#### WHAT IS BEING ASKED
Please return every line below that contains the string "TARC".

#### MATERIALS PROVIDED
/---

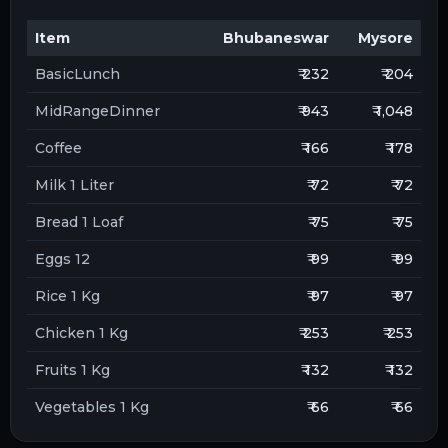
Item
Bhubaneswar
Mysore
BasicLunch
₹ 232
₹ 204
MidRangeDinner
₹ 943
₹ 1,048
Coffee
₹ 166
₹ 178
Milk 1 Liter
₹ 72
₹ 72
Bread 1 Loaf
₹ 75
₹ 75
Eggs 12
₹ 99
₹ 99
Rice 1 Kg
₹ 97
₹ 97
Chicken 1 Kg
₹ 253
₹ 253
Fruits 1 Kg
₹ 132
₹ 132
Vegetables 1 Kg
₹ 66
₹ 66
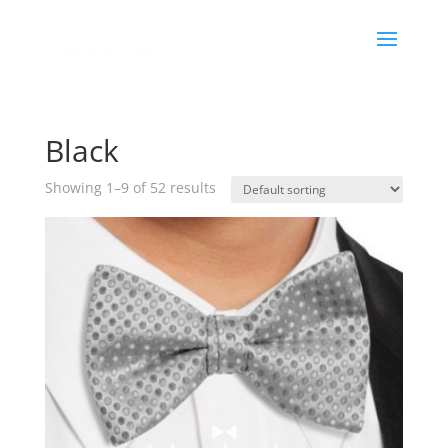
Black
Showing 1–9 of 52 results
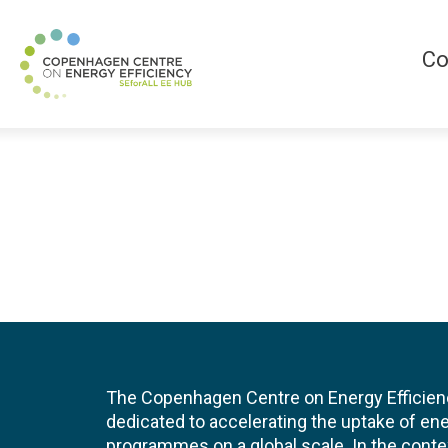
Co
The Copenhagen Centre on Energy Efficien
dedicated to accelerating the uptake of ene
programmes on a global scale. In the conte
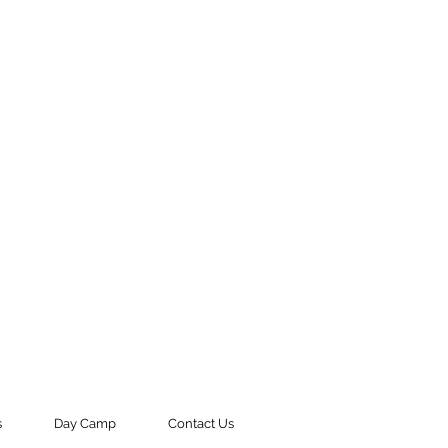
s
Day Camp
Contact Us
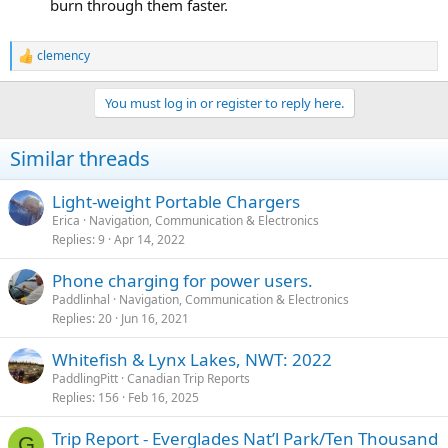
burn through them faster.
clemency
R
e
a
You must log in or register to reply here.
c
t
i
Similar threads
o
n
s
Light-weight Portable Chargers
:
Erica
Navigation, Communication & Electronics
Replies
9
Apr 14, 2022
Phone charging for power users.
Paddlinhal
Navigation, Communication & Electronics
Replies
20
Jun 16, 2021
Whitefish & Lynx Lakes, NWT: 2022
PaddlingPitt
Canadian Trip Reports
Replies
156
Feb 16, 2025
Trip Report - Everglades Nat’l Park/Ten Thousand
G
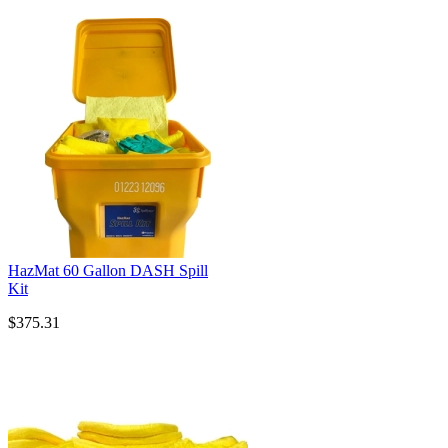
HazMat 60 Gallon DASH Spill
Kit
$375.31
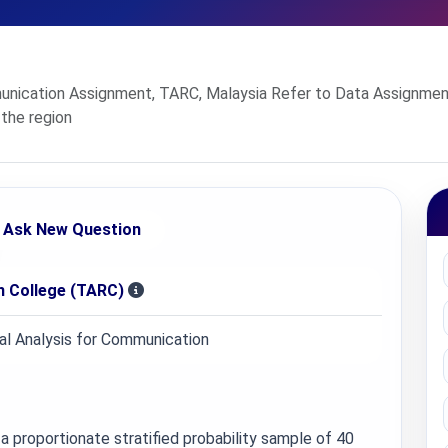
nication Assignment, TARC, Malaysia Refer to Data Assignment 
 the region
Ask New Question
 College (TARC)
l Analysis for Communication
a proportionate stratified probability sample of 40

\---
/---

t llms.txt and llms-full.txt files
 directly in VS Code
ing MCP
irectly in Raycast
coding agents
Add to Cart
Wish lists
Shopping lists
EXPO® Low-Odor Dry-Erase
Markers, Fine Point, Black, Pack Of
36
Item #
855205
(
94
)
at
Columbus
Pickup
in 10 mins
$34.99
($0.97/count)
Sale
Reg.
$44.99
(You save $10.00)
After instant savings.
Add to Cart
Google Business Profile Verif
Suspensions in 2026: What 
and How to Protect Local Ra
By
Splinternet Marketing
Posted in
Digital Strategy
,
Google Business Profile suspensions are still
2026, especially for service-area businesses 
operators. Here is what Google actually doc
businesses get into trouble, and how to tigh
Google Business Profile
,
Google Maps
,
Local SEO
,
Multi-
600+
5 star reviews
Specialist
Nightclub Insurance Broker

\---

#### SOLUTION FOR THIS PROBLEM
nication Assignment, TARC, Malaysia Refer to Data Assignment 
 College (TARC)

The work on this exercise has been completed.